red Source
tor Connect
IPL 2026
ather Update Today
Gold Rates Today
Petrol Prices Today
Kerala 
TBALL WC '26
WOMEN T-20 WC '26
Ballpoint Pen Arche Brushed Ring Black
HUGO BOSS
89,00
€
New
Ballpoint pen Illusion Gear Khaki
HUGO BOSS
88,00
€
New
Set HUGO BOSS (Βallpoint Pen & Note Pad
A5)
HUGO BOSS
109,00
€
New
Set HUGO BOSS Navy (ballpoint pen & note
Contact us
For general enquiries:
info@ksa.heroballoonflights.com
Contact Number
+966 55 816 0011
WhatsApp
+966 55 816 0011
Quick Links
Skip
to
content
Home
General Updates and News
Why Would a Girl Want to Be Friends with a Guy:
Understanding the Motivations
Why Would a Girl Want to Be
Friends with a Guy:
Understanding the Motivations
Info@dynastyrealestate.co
---
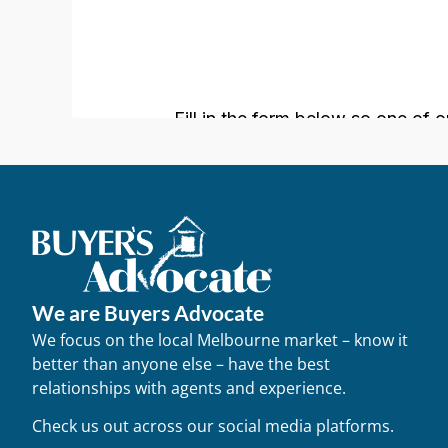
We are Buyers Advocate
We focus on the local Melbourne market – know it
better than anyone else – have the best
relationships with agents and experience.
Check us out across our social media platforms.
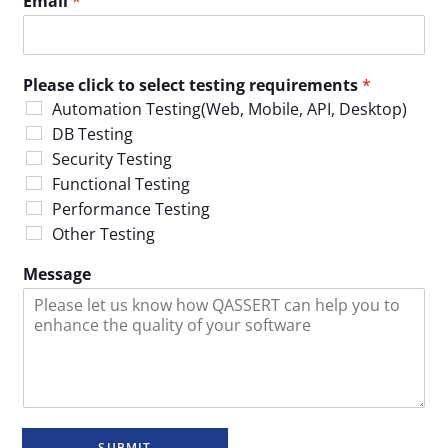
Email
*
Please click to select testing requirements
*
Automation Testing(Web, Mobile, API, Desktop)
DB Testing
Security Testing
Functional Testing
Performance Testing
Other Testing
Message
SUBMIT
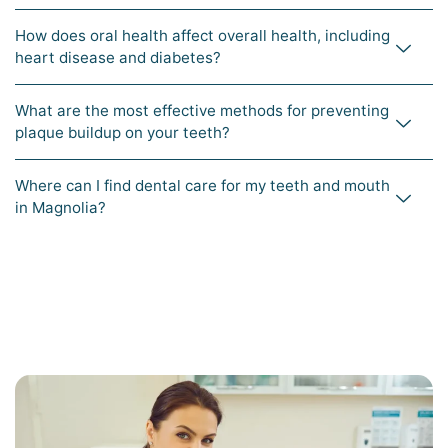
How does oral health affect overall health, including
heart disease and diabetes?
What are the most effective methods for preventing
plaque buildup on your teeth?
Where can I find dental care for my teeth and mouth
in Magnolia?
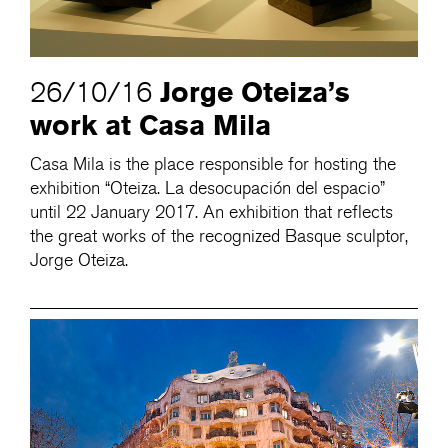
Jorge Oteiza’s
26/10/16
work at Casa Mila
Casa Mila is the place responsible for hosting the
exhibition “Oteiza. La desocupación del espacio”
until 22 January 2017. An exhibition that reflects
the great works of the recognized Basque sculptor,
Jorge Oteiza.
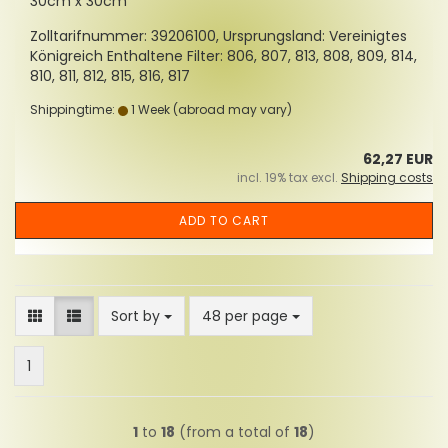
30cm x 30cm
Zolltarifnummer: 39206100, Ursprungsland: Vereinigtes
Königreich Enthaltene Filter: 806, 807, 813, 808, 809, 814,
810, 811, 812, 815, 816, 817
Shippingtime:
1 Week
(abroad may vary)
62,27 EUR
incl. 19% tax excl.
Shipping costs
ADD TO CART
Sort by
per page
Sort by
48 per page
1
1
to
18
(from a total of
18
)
---
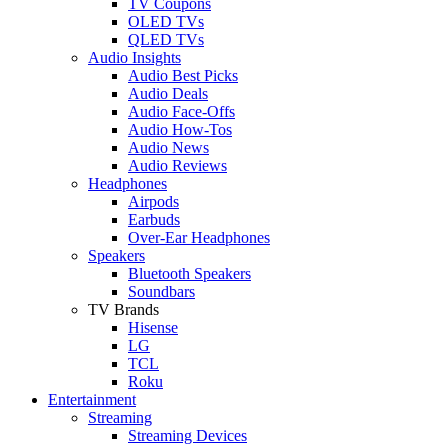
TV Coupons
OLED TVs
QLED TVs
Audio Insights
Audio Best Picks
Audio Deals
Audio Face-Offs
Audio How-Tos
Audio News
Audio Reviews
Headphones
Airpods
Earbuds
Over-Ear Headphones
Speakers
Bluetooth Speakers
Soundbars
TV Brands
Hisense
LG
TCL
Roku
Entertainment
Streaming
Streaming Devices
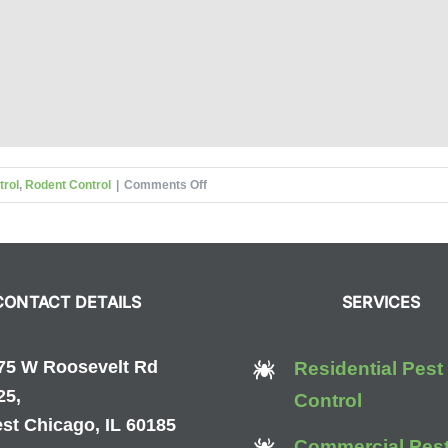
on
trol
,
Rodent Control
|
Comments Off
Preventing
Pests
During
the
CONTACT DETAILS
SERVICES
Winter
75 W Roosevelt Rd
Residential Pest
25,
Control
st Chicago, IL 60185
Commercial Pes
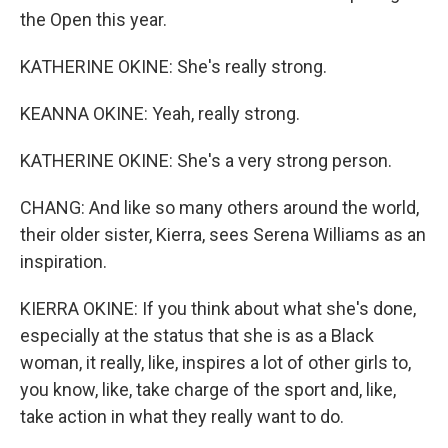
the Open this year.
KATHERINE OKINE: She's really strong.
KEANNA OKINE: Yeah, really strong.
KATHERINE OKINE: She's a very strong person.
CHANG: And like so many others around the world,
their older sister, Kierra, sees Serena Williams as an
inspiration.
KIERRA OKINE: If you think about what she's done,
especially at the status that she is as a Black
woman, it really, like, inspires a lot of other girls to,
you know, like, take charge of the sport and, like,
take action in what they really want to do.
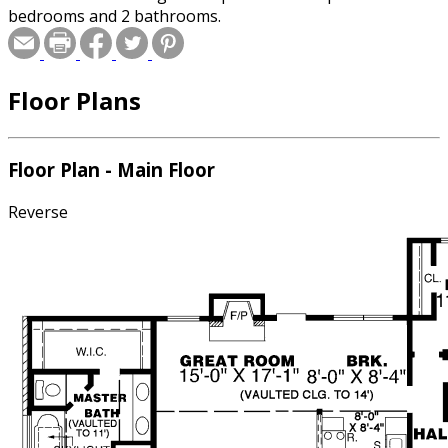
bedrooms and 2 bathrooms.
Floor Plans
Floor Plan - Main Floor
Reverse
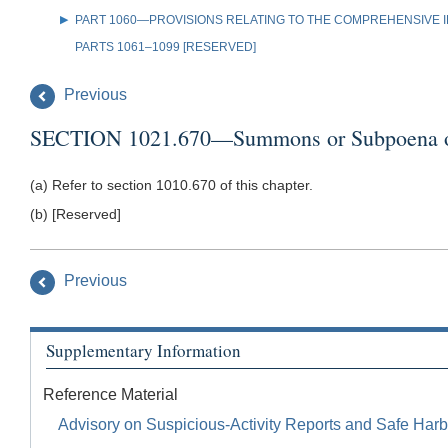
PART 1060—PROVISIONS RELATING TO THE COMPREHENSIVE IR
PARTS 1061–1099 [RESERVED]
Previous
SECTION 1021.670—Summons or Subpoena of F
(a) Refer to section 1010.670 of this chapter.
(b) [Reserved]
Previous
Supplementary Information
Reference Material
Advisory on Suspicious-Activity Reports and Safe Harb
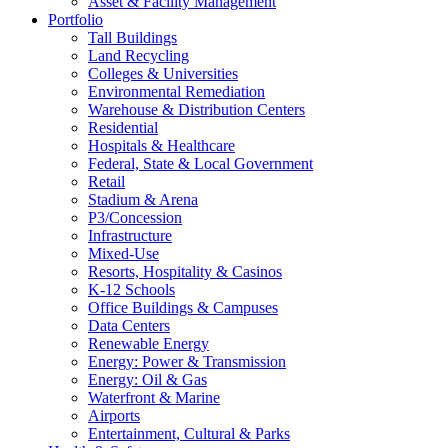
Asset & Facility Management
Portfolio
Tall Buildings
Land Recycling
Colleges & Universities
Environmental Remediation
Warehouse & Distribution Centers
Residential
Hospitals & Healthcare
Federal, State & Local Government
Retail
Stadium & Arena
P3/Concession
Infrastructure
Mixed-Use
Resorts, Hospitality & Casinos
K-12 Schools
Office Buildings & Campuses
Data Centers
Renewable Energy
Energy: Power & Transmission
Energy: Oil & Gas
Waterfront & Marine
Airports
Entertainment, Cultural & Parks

Description of the task:
Wherever the string "like" shows up in the material, copy the line that holds it.

Response to this exercise:
CHANG: And like so many others around the world,
woman, it really, like, inspires a lot of other girls to,
you know, like, take charge of the sport and, like,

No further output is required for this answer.